At the same time, it vividly demonstrated that the organization is dominated by people with skins three thousand layers thick.

Recently, Japan’s Ministry of Foreign Affairs, for the first time, stated at a relevant United Nations committee that the understanding circulating internationally regarding the so-called “comfort women” issue is mistaken.

The Sankei Shimbun reported this immediately, noting that an Austrian female parliamentarian promptly objected, followed by a Chinese female committee member who raised her voice hysterically—adding an explanation that this is China’s habitual tactic to keep Japan confined as a criminal.

South Korea and China capitalized on U.S. occupation policies that turned Japan into a “political prisoner.”

Although they are fellow Asians, China has continued, for seventy years after the war, to make statements in international forums aimed at keeping Japan locked as a “political prisoner” in order to maintain its own regime.

Because their conduct will not improve today, tomorrow, or the day after, Sankei also correctly reported that China would lead renewed slander against Japan in response to the Foreign Ministry’s first rebuttal of these wholly mistaken recommendations.

By contrast, the Asahi Shimbun avoided these realities entirely and, astonishingly, published an article stating that a protest letter had been sent to the Foreign Ministry—just as previously described.

And today, this utterly irresponsible and haphazard body known as the UN Human Rights Council

one of the most shameful institutions in the world today.

Every person affiliated with it deserves the torments of King Enma in hell, yet the Asahi Shimbun portrayed them as if they were a fair and impartial body, placing them—of all places—on the left side of the front page, as though delivering divine revelation.
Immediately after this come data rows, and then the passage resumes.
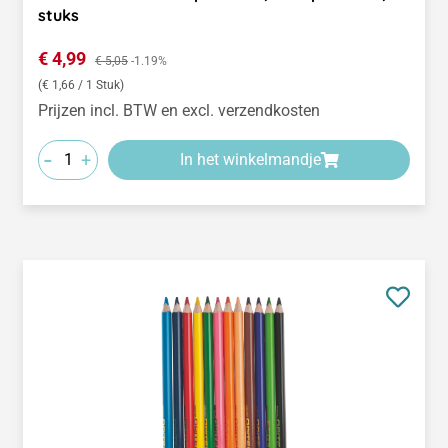
stuks
Verkoopprijs:
€ 4,99
Normale prijs:
€ 5,05
-1.19%
(€ 1,66 / 1 Stuk)
Prijzen incl. BTW en excl. verzendkosten
-
+
In het winkelmandje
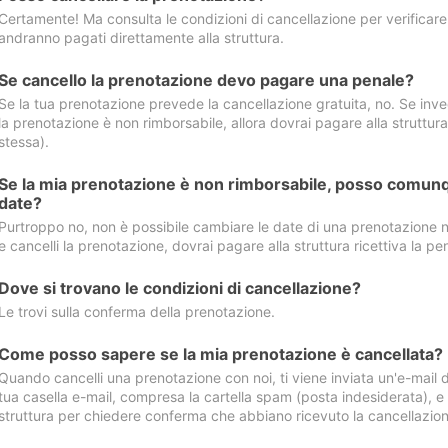
Certamente! Ma consulta le condizioni di cancellazione per verificare l
andranno pagati direttamente alla struttura.
Se cancello la prenotazione devo pagare una penale?
Se la tua prenotazione prevede la cancellazione gratuita, no. Se invec
la prenotazione è non rimborsabile, allora dovrai pagare alla struttura ric
stessa).
Se la mia prenotazione è non rimborsabile, posso comunq
date?
Purtroppo no, non è possibile cambiare le date di una prenotazione n
e cancelli la prenotazione, dovrai pagare alla struttura ricettiva la pen
Dove si trovano le condizioni di cancellazione?
Le trovi sulla conferma della prenotazione.
Come posso sapere se la mia prenotazione è cancellata?
Quando cancelli una prenotazione con noi, ti viene inviata un'e-mail d
tua casella e-mail, compresa la cartella spam (posta indesiderata), e s
struttura per chiedere conferma che abbiano ricevuto la cancellazion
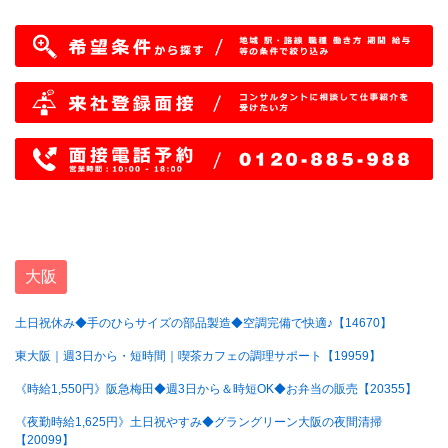
大阪
土日祝休み◆手のひらサイズの部品製造◆空調完備で快適♪【14670】
東大阪｜週3日から・短時間｜喫茶カフェの調理サポート【19959】
《時給1,550円》阪急梅田◆週3日から＆時短OK◆お弁当の販売【20355】
《夜勤時給1,625円》土日祝やすみ◆グラングリーン大阪の夜間清掃
【20099】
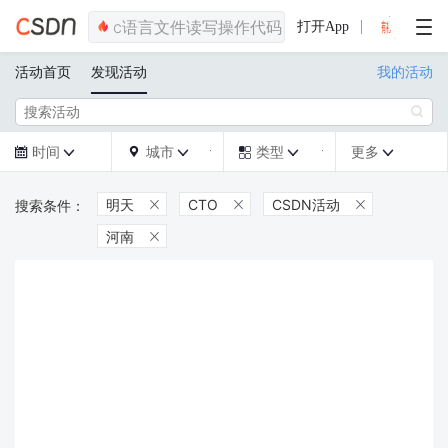
打开App
活动首页
发现活动
我的活动

时间
城市
类型
更多







明天
CTO
CSDN活动



河南

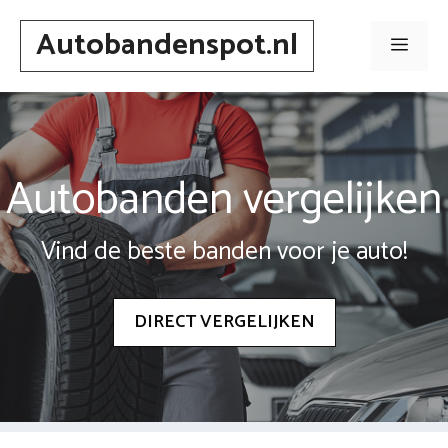
Spring
Autobandenspot.nl
naar
Men
inhoud
Autobanden vergelijken
Vind de beste banden voor je auto!
DIRECT VERGELIJKEN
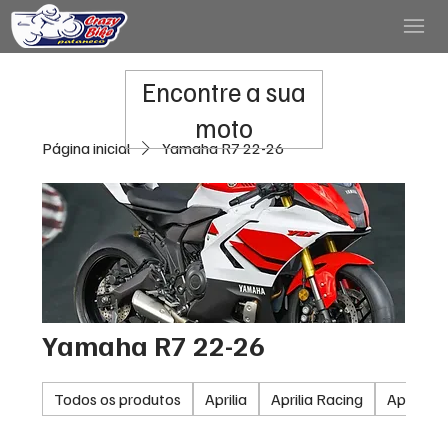
Encontre a sua
moto
Página inicial
Yamaha R7 22-26
Yamaha R7 22-26
Todos os produtos
Aprilia
Aprilia Racing
Aprilia 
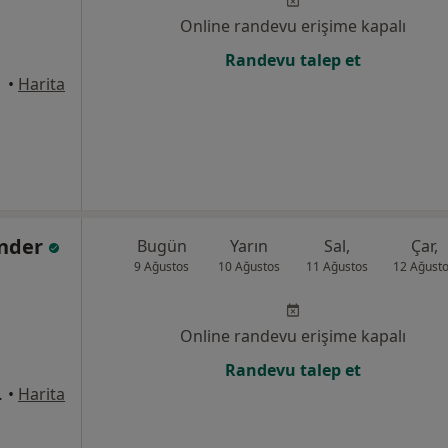
Online randevu erişime kapalı
Randevu talep et
üdar
•
Harita
ander
Bugün
Yarın
Sal,
Çar,
9 Ağustos
10 Ağustos
11 Ağustos
12 Ağust
Online randevu erişime kapalı
Randevu talep et
üdar, İstanbul
•
Harita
At this point, there is no path left but to shut down this newspaper and its subsidiary television networks and suspend their broadcasts.
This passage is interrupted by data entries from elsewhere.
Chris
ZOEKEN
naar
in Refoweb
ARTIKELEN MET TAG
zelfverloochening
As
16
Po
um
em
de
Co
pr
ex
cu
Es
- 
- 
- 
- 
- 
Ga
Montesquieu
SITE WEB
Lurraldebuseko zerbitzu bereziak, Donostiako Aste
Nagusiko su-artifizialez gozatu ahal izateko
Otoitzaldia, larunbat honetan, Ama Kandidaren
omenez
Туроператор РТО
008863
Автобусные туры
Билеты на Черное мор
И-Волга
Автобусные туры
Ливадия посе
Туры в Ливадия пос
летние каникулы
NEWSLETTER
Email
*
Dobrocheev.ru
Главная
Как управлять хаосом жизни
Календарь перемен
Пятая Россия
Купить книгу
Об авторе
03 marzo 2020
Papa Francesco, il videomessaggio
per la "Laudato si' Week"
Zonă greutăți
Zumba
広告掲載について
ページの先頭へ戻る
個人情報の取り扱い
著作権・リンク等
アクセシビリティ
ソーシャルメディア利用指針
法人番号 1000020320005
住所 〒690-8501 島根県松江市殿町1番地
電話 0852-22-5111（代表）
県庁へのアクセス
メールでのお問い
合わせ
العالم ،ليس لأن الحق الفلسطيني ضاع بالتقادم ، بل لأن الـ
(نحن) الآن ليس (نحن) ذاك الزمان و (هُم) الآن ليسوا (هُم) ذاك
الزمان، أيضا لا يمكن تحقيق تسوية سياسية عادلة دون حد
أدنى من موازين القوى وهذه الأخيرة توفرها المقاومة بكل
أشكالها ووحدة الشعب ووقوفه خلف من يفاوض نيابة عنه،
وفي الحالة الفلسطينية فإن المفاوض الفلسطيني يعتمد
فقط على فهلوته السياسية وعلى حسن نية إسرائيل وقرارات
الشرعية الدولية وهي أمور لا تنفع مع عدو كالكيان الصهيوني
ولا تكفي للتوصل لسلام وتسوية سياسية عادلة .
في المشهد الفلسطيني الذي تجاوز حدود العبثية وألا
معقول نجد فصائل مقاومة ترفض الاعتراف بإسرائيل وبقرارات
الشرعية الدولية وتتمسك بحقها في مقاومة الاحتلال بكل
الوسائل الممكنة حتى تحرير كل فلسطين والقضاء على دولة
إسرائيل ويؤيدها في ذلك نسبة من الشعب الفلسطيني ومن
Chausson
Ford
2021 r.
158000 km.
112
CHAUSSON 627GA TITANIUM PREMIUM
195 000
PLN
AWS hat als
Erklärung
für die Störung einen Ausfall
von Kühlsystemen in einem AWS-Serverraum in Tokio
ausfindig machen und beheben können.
This is no longer a time to say, “There is no medicine for fools.”

Not only must they be shut down, they must be made to pay in full for the enormous damage they have continued to inflict on Japan and the Japanese people.

Do the members of the Human Rights Council, the Asahi Shimbun, and those who have echoed them know that they have never once issued a recommendation against China—a country that is among the world’s largest and worst human-rights-suppressing states, that crushes freedom of expression, and that repeatedly engages in hate speech against Japan—while standing alongside South Korea as one of the world’s largest prostitution exporters?
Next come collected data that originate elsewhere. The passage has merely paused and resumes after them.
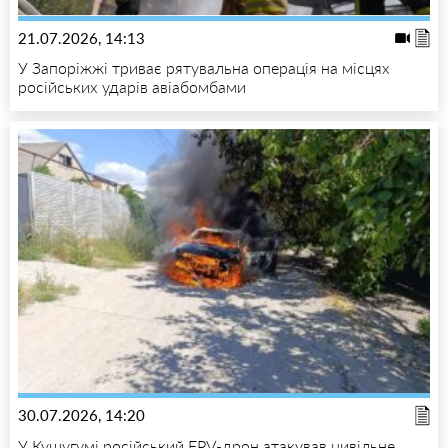
21.07.2026, 14:13
У Запоріжжі триває рятувальна операція на місцях
російських ударів авіабомбами
30.07.2026, 14:20
У Кушугумі російський FPV-дрон атакував цивільне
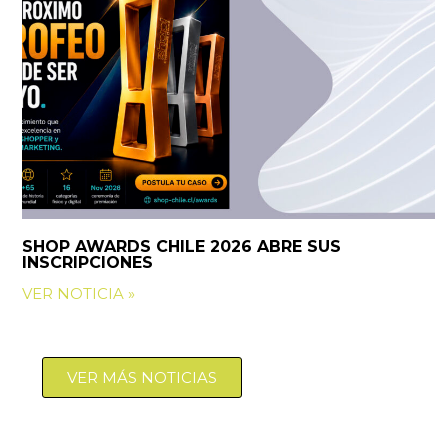
SHOP AWARDS CHILE 2026 ABRE SUS
INSCRIPCIONES
VER NOTICIA »
VER MÁS NOTICIAS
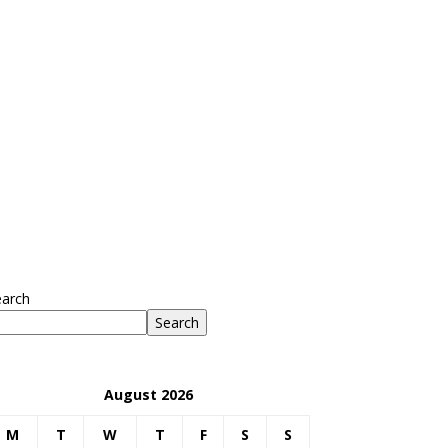
earch
Search
August 2026
M
T
W
T
F
S
S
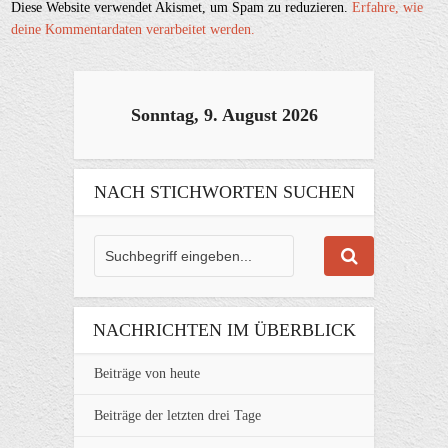
Diese Website verwendet Akismet, um Spam zu reduzieren.
Erfahre, wie
deine Kommentardaten verarbeitet werden.
Sonntag, 9. August 2026
NACH STICHWORTEN SUCHEN
NACHRICHTEN IM ÜBERBLICK
Beiträge von heute
Beiträge der letzten drei Tage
Above all, the fact that such a country has served as a permanent member of the United Nations Security Council for seventy years after the war makes it abundantly clear that the United Nations is a fundamentally unreliable organization.

The following is conclusively demonstrated by page 19 of the March 8 issue of Newsweek Japan, “Xi’s Regime Aims for Complete Control of the Media” (see the chapter published on March 4 for the full text).

[Omitted]

When authorities are openly crushing press freedom, there is virtually no room for journalists with a critical spirit to operate.

In Reporters Without Borders’ 2015 Press Freedom Index, China ranked 176th out of 180 countries.

China’s rating has remained at the bottom level for more than a decade, with no sign of improvement.

Xi Jinping appears intent on completely cutting off the breath of journalism.